Data centres are the backbone of the digital economy, supporting cloud computing, AI, and the rapid expansion of data-driven industries. They are also energy-effective facilities, with AI server sizes now running at 10-20x power levels of speed servers & continuing to require round-the-clock power to maintain operations. With electricity making up a significant portion of running costs & sustainability taking centre stage in corporate strategies, a key challenge emerges: how can data centres ensure reliability while integrating renewable energy sources that are inherently intermittent?
The answer is in a strategic combination of energy storage, backup power, and smart grid participation. By adopting innovative solutions, data centres can not only improve their uptime and energy security but also play an active role in supporting grid stability and the broader transition to a low-carbon energy system.
How data centre computational power is evolving
Data centres are requiring more power to sustain operations as advances in computation power mainly rise with AI. The graphic below shows a comparison of how data centre processing power has evolved in the last decade and compares this to the processing power of the human body, our conscious mind, subconscious mind and sensory systems.
Data centres of the 2010s vintage depend on Central Processing Unit (CPU) based servers, which handle tasks sequentially. 2020s AI data centres now depend on Graphics Processing Unit (GPU) based servers, which use parallel processing for graphics and complex calculations simultaneously. This is ideal for video editing, machine learning, and gaming applications. The computational power of an individual human system is mainly registered compared to the 2010s and 2020s AI data centres.
Overcoming renewable energy intermittency
Addressing the challenge of reliability requires a systems thinking approach to energy solutions for this highly advanced computational infrastructure. Battery storage is an important solution to bridge the gap between changing usable generation & continuous data centre demand. By storing excess usable energy during peak production periods and discharging it during low-generation periods, battery storage helps ensure a consistent, high-quality power in the short term up to the duration of the battery. SLR is seeing longer durations of battery storage coming to the market, for example, in recent Capacity Market rounds. Ongoing advances in longer-duration storage technologies will have wider application for data centres in the future.
On-site renewable energy and microgrids are being used with on-site solar and wind power to supplement grid electricity. As microgrids, these facilities can operate independently or semi-independently of the power grid, balancing renewable generation with storage and backup systems. Offsite renewables can also be accessed by data centres through long term power purchase agreements providing longer term price security and reducing reliance on fossil fuel power.
Hydrogen and alternative fuels such as green hydrogen, produced using surplus renewable electricity, are a longer-duration energy storage solution. When stored & used in fuel cells, it gives a long-duration backup power source that complements battery storage over a longer time. Similar fuels such as biofuels & renewable natural gas also give lower-carbon backup options compared to traditional diesel & gas engine generators.
Artificial intelligence & predictive analytics play an important role in managing energy supply & demand. AI can forecast demand, predict renewable energy availability, & use battery charging & discharging schedules. These algorithms are also often used by energy collectors & electricity traders. This dynamic energy management ensures maximum efficiency.

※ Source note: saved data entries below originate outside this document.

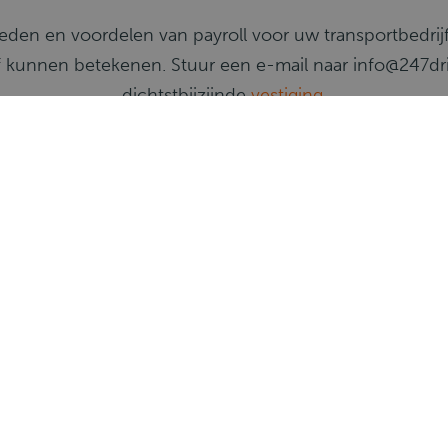
heden en voordelen van payroll voor uw transportbedri
f kunnen betekenen. Stuur een e-mail naar info@247d
dichtstbijzijnde
vestiging
.
Stuur e-mail
Neem contact op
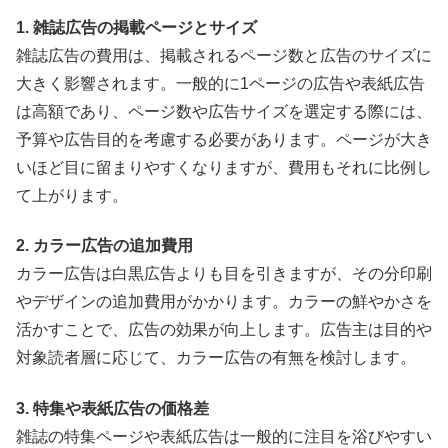
1. 雑誌広告の掲載ページとサイズ
雑誌広告の費用は、掲載されるページ数と広告のサイズに
大きく影響されます。一般的に1ページの広告や表紙広告
は高額であり、ページ数や広告サイズを選定する際には、
予算や広告目的を考慮する必要があります。ページが大き
いほど目に留まりやすくなりますが、費用もそれに比例し
て上がります。
2. カラー広告の追加費用
カラー広告は白黒広告よりも目を引きますが、その分印刷
やデザインの追加費用がかかります。カラーの鮮やかさを
活かすことで、広告の効果が向上します。広告主は目的や
対象読者層に応じて、カラー広告の有無を検討します。
3. 特集や表紙広告の価格差
雑誌の特集ページや表紙広告は一般的に注目を浴びやすい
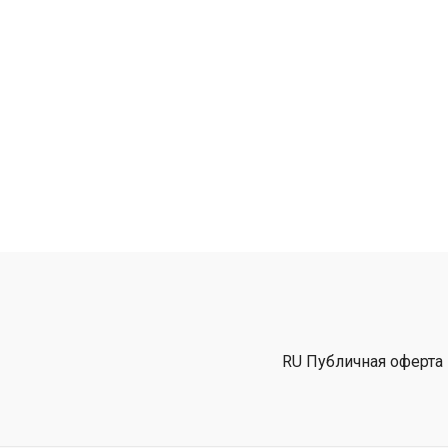
RU Публичная оферта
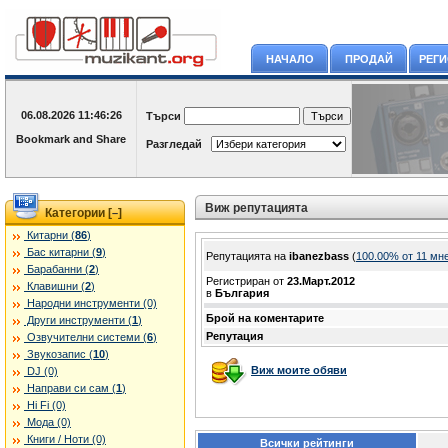
НАЧАЛО
ПРОДАЙ
РЕГ
06.08.2026
11:46:26
Търси
Разгледай
Виж репутацията
Категории [
]
–
Китарни (
86
)
Бас китарни (
9
)
Репутацията на
ibanezbass
(
100.00% oт 11 мн
Барабанни (
2
)
Регистриран от
23.Март.2012
Клавишни (
2
)
в
България
Народни инструменти (0)
Брой на коментарите
Други инструменти (
1
)
Репутация
Озвучителни системи (
6
)
Звукозапис (
10
)
Виж моите обяви
DJ (0)
Направи си сам (
1
)
Hi Fi (0)
Мода (0)
Книги / Ноти (0)
Всички рейтинги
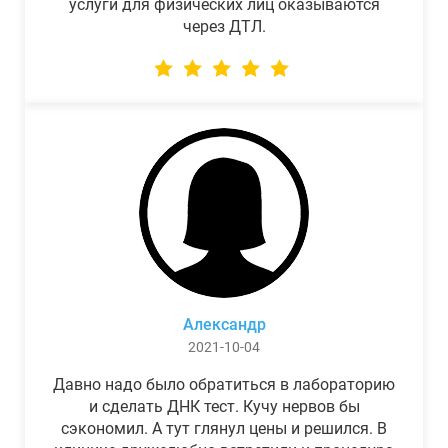
услуги для физических лиц оказываются
через ДТЛ.
Александр
2021-10-04
Давно надо было обратиться в лабораторию
и сделать ДНК тест. Кучу нервов бы
сэкономил. А тут глянул цены и решился. В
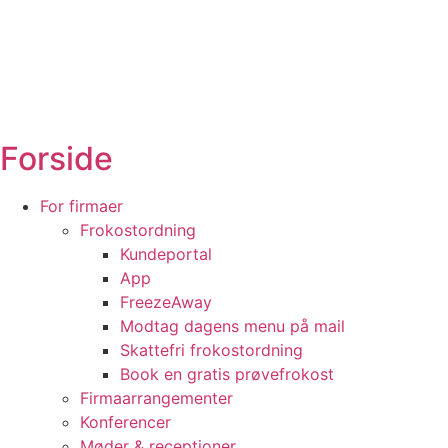
Forside
For firmaer
Frokostordning
Kundeportal
App
FreezeAway
Modtag dagens menu på mail
Skattefri frokostordning
Book en gratis prøvefrokost
Firmaarrangementer
Konferencer
Møder & receptioner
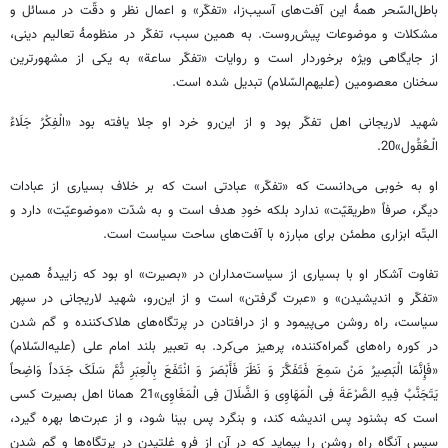
باطل‌السّحر همۀ این آفت‌های آسیب‌زا، «تفکّر» و اعمال نظر و دقّت در مسائل و
مشکلات و موضوعات پیش‌روست. به همین سبب، تفکّر در منظومۀ تعالیم دینی،
از جایگاهی ویژه برخوردار است و روایات «تفکّر ساعة» به یکی از مشهورترین
سخنان معصومین (علیهم‌السّلام) تبدیل شده است.
شهید لاریجانی اهل تفکّر بود و از این‌رو خرد او جلا یافته بود «الْفِکْرُ جَلَاءُ
الْـعُقُول»20.
او به خوبی می‌دانست که «تفکّر» عبادتی است که بر خلاف بسیاری از عبادات
دیگر، صرفاً «طریقیّت» ندارد بلکه خودِ هدف است و به شدّت «موضوعیّت» دارد و
البتّه ابزاری مطمئن برای مبارزه با آفت‌های ساحت سیاست است.
تفاوت آشکار او با بسیاری از سیاست‌مداران در «بصیرت» او بود که زاییدۀ همین
«تفکّر و اندیشیدن» و «عبرت گرفتن» است و از این‌رو، شهید لاریجانی در سپهر
سیاست، راه روشن می‌پیمود و از درافتادن در پرتگاه‌های هلاک‌کننده و گم شدن
در کوره راه‌های گمراه‌کننده، پرهیز می‌کرد. به تعبیر بلند امام علی (علیه‌السّلام)
«فَإِنَّمَا الْبَصِیرُ مَنْ سَمِعَ فَتَفَکَّرَ وَ نَظَرَ فَأَبْصَرَ وَ انْتَفَعَ بِالْعِبَرِ ثُمَّ سَلَکَ جَدَداً وَاضِحاً
یَتَجَنَّبُ فِیهِ الصَّرْعَةَ فِی الْمَهَاوِی وَ الضَّلَالَ فِی‏ الْمَغَاوِی»21 همانا اهل بصیرت کسی
است که بشنود پس اندیشه کند، و بنگرد پس بینا شود، و از عبرت‌ها بهره گیرد،
سپس آنگاه راه روشن را بپماید که در آن از فرو غلتیدن در پرتگاه‌ها و گم شدن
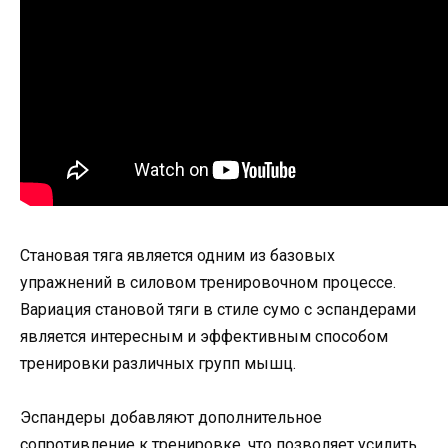
Становая тяга является одним из базовых
упражнений в силовом тренировочном процессе.
Вариация становой тяги в стиле сумо с эспандерами
является интересным и эффективным способом
тренировки различных групп мышц.
Эспандеры добавляют дополнительное
сопротивление к тренировке, что позволяет усилить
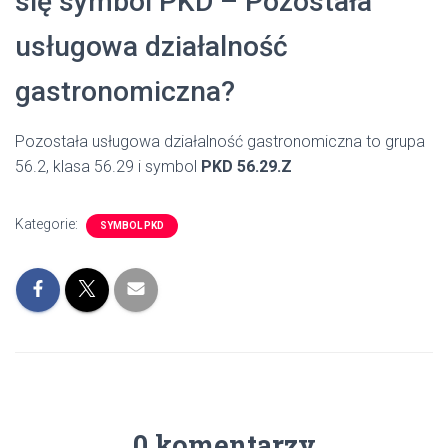
się symbol PKD – Pozostała
usługowa działalność
gastronomiczna?
Pozostała usługowa działalność gastronomiczna to grupa
56.2, klasa 56.29 i symbol
PKD 56.29.Z
Kategorie:
SYMBOL PKD
0 komentarzy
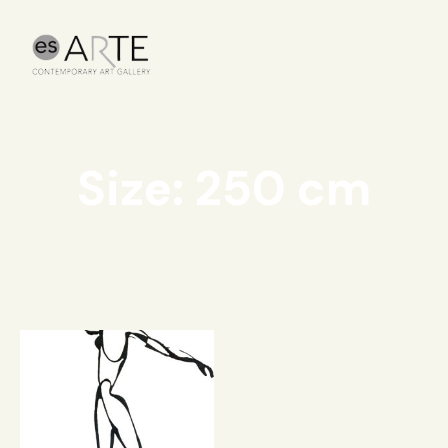
Size: 250 cm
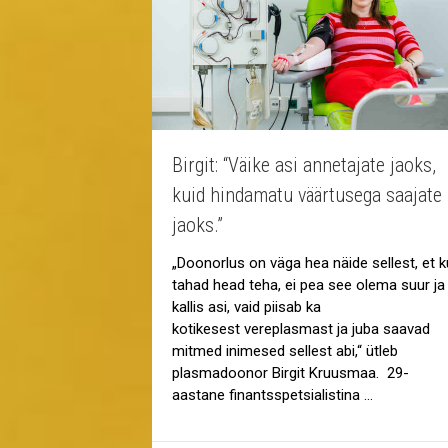
Birgit: “Väike asi annetajate jaoks,
kuid hindamatu väärtusega saajate
jaoks.”
„Doonorlus on väga hea näide sellest, et k
tahad head teha, ei pea see olema suur ja
kallis asi, vaid piisab ka
kotikesest vereplasmast ja juba saavad
mitmed inimesed sellest abi,“ ütleb
plasmadoonor Birgit Kruusmaa. 29-
aastane finantsspetsialistina …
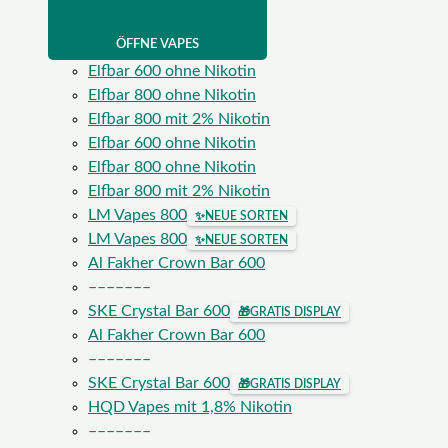
ÖFFNE VAPES
Elfbar 600 ohne Nikotin
Elfbar 800 ohne Nikotin
Elfbar 800 mit 2% Nikotin
Elfbar 600 ohne Nikotin
Elfbar 800 ohne Nikotin
Elfbar 800 mit 2% Nikotin
LM Vapes 800
✨
NEUE SORTEN
LM Vapes 800
✨
NEUE SORTEN
Al Fakher Crown Bar 600
–––––––
SKE Crystal Bar 600
🎁
GRATIS DISPLAY
Al Fakher Crown Bar 600
–––––––
SKE Crystal Bar 600
🎁
GRATIS DISPLAY
HQD Vapes mit 1,8% Nikotin
–––––––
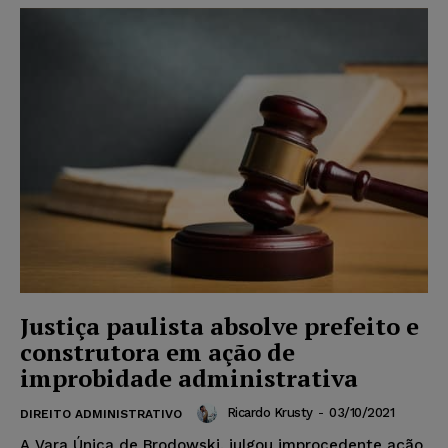
Justiça paulista absolve prefeito e
construtora em ação de
improbidade administrativa
Ricardo Krusty
-
03/10/2021
DIREITO ADMINISTRATIVO
A Vara Única de Brodowski, julgou improcedente ação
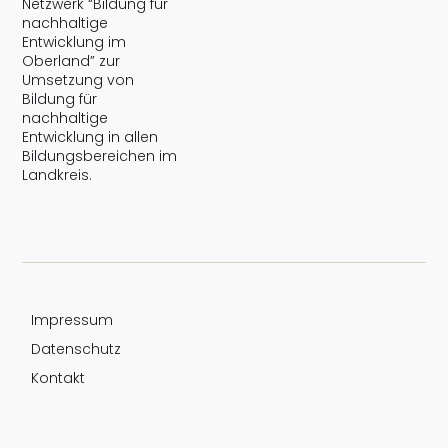
Netzwerk “Bildung für
nachhaltige
Entwicklung im
Oberland” zur
Umsetzung von
Bildung für
nachhaltige
Entwicklung in allen
Bildungsbereichen im
Landkreis.
Impressum
Datenschutz
Kontakt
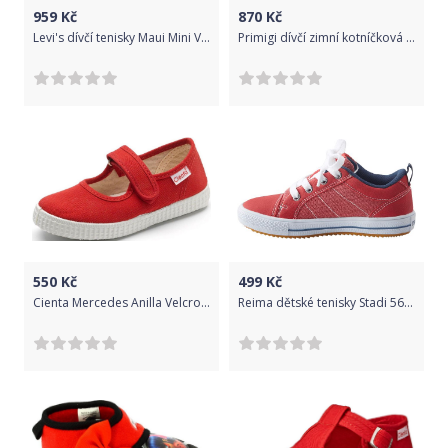
959
Kč
870
Kč
Levi's dívčí tenisky Maui Mini VORI0007T_1 23 červená
Primigi dívčí zimní kotníčková obuv s Goretex membránou 8366044 22 vínová
550
Kč
499
Kč
Cienta Mercedes Anilla Velcro Liso Youth - Rojo 30
Reima dětské tenisky Stadi 569429-3830 30 červená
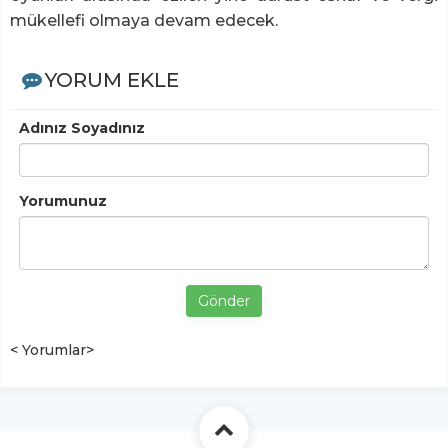
mükellefi olmaya devam edecek.
YORUM EKLE
Adınız Soyadınız
Yorumunuz
Gönder
< Yorumlar>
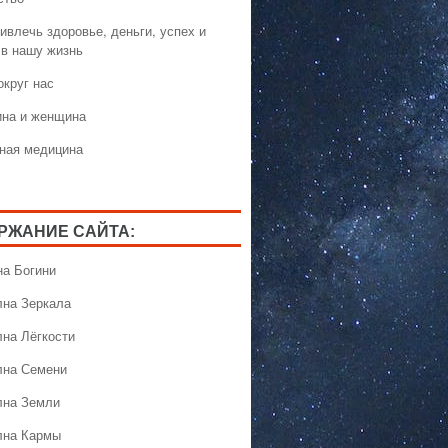
ивлечь здоровье, деньги, успех и
 в нашу жизнь
округ нас
на и женщина
ная медицина
РЖАНИЕ САЙТА:
на Богини
лна Зеркала
лна Лёгкости
лна Семени
лна Земли
лна Кармы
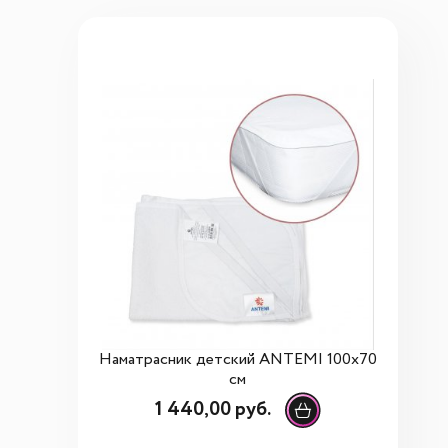
Наматрасник детский ANTEMI 100х70
см
1 440,00 руб.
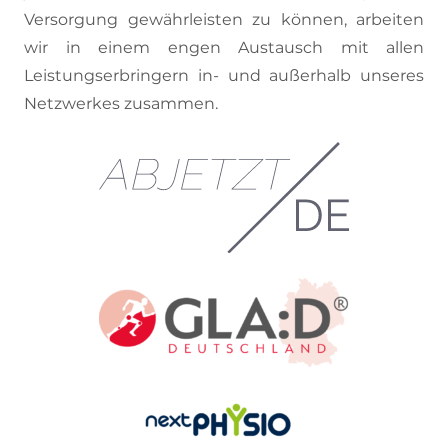
Versorgung gewährleisten zu können, arbeiten
wir in einem engen Austausch mit allen
Leistungserbringern in- und außerhalb unseres
Netzwerkes zusammen.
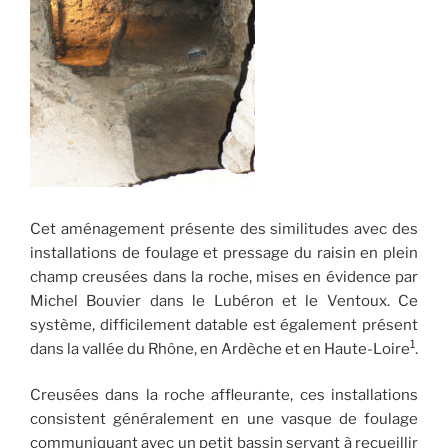
Cet aménagement présente des similitudes avec des
installations de foulage et pressage du raisin en plein
champ creusées dans la roche, mises en évidence par
Michel Bouvier dans le Lubéron et le Ventoux. Ce
système, difficilement datable est également présent
1
dans la vallée du Rhône, en Ardèche et en Haute-Loire
.
Creusées dans la roche affleurante, ces installations
consistent généralement en une vasque de foulage
communiquant avec un petit bassin servant à recueillir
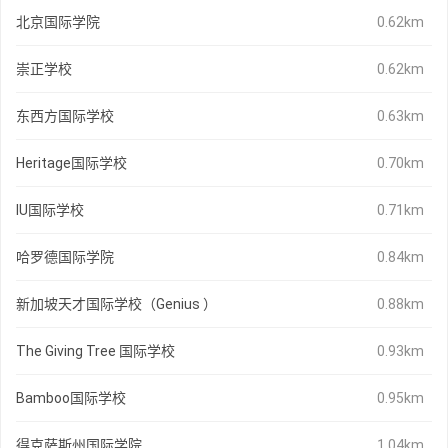
北京国际学院
0.62km
崇正学校
0.62km
东西方国际学校
0.63km
Heritage国际学校
0.70km
IU国际学校
0.71km
哈罗德国际学院
0.84km
新加坡天才国际学校（Genius ）
0.88km
The Giving Tree 国际学校
0.93km
Bamboo国际学校
0.95km
得克萨斯州国际学院
1.04km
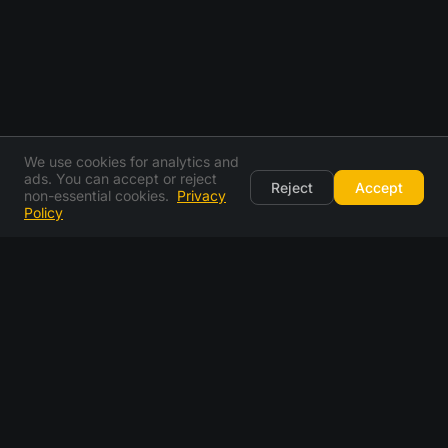
We use cookies for analytics and
ads. You can accept or reject
Reject
Accept
non-essential cookies.
Privacy
Policy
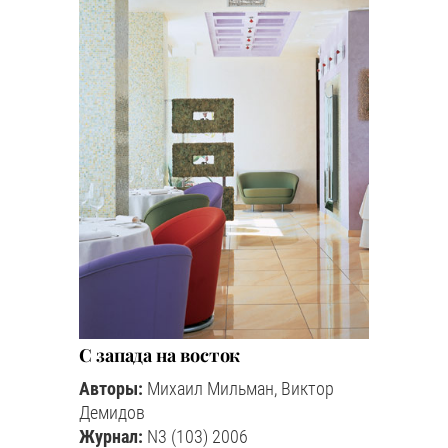
С запада на восток
Авторы:
Михаил Мильман, Виктор
Демидов
Журнал:
N3 (103) 2006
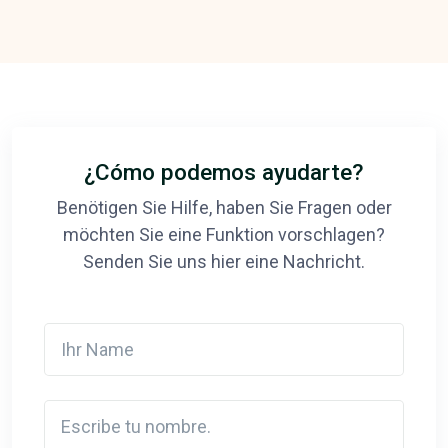
¿Cómo podemos ayudarte?
Benötigen Sie Hilfe, haben Sie Fragen oder
möchten Sie eine Funktion vorschlagen?
Senden Sie uns hier eine Nachricht.
Ihr Name
Escribe tu nombre.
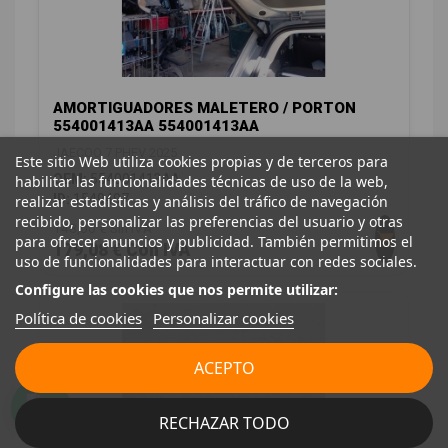
AMORTIGUADORES MALETERO / PORTON
554001413AA 554001413AA
JAECOO 7 PHEV 2025
Este sitio Web utiliza cookies propias y de terceros para
OEM:
554001413AA
habilitar las funcionalidades técnicas de uso de la web,
ID:
1549497
realizar estadísticas y análisis del tráfico de navegación
recibido, personalizar las preferencias del usuario y otras
148,00 € Sin IVA
para ofrecer anuncios y publicidad. También permitimos el
179,08 € Con IVA
uso de funcionalidades para interactuar con redes sociales.
Configure las cookies que nos permite utilizar:
Política de cookies
Personalizar cookies
ACEPTO
RECHAZAR TODO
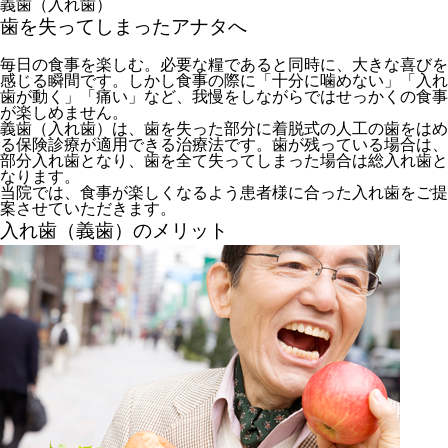
義歯（入れ歯）
歯を失ってしまったアナタへ
毎日の食事を楽しむ。必要な糧であると同時に、大きな喜びを
感じる瞬間です。しかし食事の際に「十分に噛めない」「入れ
歯が動く」「痛い」など、我慢をしながらではせっかくの食事
が楽しめません。
義歯（入れ歯）は、歯を失った部分に着脱式の人工の歯をはめ
る保険診療が適用できる治療法です。歯が残っている場合は、
部分入れ歯となり、歯を全て失ってしまった場合は総入れ歯と
なります。
当院では、食事が楽しくなるよう患者様に合った入れ歯をご提
案させていただきます。
入れ歯（義歯）のメリット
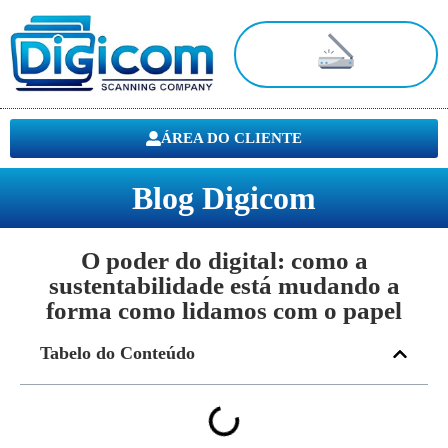
Digitalização de Documentos
ÁREA DO CLIENTE
Blog Digicom
O poder do digital: como a
sustentabilidade está mudando a
forma como lidamos com o papel
Tabelo do Conteúdo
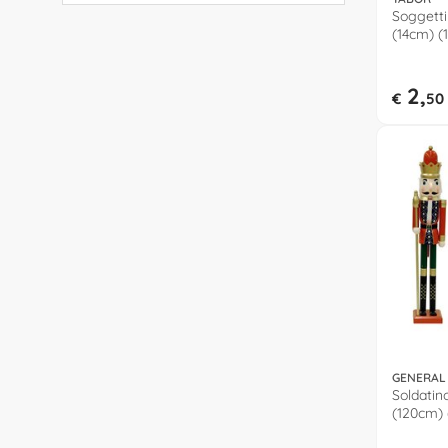
Soggetti
(14cm) (
2,
€
50
GENERAL
Soldatin
(120cm)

Backup storage and grid ancillary services
Energy storage and backup power assets can also participate in grid-supporting services. These services markets typically enable the grid network operator to help balance the grid in terms of energy supply & power quality by paying market participants for these services. By participating in these markets, the data centre owner can earn more diverse revenue streams and maximise the utilisation of the assets during their economic life. By giving flexibility to the grid, data centres can support huge energy system stability in a lower-carbon-intensity grid. Some of the main markets with frequency regulation & demand response, where battery systems can give frequency regulation services by injecting or absorbing power to maintain grid stability.
Demand response programmes allow data centres to adjust power use in response to grid conditions, minimizing demand during peak demand periods. In certain markets, this allows the data centre to minimize its electricity bills. Peak shaving & load shifting, examples of demand response, are delivered by discharging energy during peak demand, which can help data centres minimize their reliance on expensive grid electricity & ease grid congestion. This is a characteristic SLR sees in many of its markets, which helps the battery economics and maximizes the use of renewable energy.
A virtual power plant (VPP) may be formed from more than one data centre, with significant energy storage capacity. This has the benefit of transforming data centres from being an otherwise passive demand to an active grid participant; using the backup storage capacity to help grid operators balance the grid as we make the transition to net zero.
Conclusion
As the digital economy uses data centres are becoming both important network & significant energy users. The increasing computational demands driven by AI & advanced applications require round-the-clock, high-quality power. Meeting these demands sustainably is no longer optional. By integrating battery storage, on-site renewables, smart grid capabilities, & using technologies like hydrogen fuel cells, data centres can improve energy use while contributing to a cleaner, more flexible energy system. Far from being passive consumers, data centres are poised to become active partners in the energy transition, supporting grid stability, minimizing carbon use, & enabling a net-zero future.